Yes, my patience has increased as I've aged, matured and grown in my relationship with God. My patience was paper thin. Let's just say that now it is more like a plaster wall. This isn't good enough. I need a heavily fortified, brick barricade keeping me from myself and my impatience. Psychologists love to say that the first step to overcoming a problem is admitting you have one. I suppose this is the approach I am taking when it comes to gaining patience. I am admitting that I am still very much on the road to getting to where I want to be and I'm trusting that God will do the work in me. But first I had to admit it.
Admission #2: I get frustrated. Case in point being my weight. I had started to put on weight. 7 pounds in a month and a half. Not too shabby, right? But in the past week I've lost half a pound and my energy has taken a dip due to my digestion going completely off whack. Why is this happening again? Why is my progress being stalled and even backpedalling? I'll be honest, I'm beyond frustrated! I'm down right saddened. The progress I was seeing was lifting my spirits in ways I hadn't experienced in years. Now they are crushed. My mood has been crushed with them. I am trying to pull myself up by my boot straps, continue the good fight and embrace the promises of God found in scripture. But it is an every moment struggle.
Peace has been hard to come by. It feels like I am in a constant battle to be at ease. I keep praying, I keep asking God to sustain me and be my joy. The moment I stop the prayer the peace is gone. Shouldn't it last a little longer? Am I going to have to become a monk, calling on God day and night just to keep myself emotionally whole and peaceful?
I don't have any answers for these difficulties that plague me. The cry of my heart is to simply be pleasing to God. But in the midst of my trials I don't feel pleasing to him at all. I feel like I'm floundering.
And then the silly little tune from that beloved kids movie "Finding Nemo" pops into my head: "just keep swimming, swimming, swimming...."
"What do you do when life gets you down?....just keep swimming, swimming, swimming"
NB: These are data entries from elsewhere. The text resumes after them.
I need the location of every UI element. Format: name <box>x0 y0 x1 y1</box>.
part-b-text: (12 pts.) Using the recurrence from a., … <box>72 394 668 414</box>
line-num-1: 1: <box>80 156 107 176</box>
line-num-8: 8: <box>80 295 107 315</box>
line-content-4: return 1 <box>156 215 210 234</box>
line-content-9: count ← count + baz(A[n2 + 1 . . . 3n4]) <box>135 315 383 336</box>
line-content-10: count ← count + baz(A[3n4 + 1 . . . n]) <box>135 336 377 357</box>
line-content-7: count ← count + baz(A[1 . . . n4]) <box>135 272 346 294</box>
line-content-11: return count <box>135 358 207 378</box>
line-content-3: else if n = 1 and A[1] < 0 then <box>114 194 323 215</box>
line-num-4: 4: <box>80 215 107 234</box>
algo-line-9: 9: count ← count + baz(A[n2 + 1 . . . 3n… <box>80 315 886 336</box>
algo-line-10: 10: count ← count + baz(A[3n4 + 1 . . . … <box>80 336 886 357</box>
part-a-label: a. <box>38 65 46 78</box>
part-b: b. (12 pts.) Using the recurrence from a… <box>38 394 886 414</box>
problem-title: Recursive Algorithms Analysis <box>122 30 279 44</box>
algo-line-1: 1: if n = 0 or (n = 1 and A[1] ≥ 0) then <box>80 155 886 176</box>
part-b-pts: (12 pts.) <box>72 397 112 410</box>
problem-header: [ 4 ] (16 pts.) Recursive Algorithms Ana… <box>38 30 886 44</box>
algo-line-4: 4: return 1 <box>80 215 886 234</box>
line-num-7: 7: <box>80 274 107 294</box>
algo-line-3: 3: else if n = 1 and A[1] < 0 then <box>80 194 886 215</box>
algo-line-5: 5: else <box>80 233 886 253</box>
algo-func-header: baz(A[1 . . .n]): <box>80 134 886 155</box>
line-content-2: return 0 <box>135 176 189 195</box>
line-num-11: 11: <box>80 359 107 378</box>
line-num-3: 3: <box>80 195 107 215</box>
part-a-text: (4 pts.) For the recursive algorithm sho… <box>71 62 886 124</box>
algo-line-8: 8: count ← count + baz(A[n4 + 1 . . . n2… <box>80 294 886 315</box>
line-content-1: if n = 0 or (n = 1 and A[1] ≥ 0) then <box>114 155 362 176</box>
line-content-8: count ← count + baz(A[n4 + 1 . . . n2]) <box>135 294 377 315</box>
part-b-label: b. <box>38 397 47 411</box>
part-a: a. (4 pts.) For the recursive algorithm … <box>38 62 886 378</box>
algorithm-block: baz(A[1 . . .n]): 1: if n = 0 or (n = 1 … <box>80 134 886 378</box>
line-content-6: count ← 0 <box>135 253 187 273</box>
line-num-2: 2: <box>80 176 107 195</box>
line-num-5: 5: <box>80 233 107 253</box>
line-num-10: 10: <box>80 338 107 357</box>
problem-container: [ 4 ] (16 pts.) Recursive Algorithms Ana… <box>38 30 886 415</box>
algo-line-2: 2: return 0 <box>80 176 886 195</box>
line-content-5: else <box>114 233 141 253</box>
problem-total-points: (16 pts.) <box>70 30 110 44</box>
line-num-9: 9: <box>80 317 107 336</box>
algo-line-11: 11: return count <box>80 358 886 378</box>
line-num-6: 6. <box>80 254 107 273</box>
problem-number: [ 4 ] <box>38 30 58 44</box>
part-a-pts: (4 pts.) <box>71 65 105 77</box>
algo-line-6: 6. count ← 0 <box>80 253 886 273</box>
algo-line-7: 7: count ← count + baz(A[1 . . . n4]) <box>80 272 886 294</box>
When life gets frustrating, your patience runs dry and peace is hard to come by, just keep swimming. Simply forge ahead. It may not be easy and it may feel like you are trapped in a tide that won't let you go, but just keep moving. The moment that you stop is the moment that you lose the fight. If you don't keep pushing against the negative feelings and the difficulties they will overtake you. So just keep swimming. There will be smoother waters and brighter days ahead. To get to them you must simply keep swimming.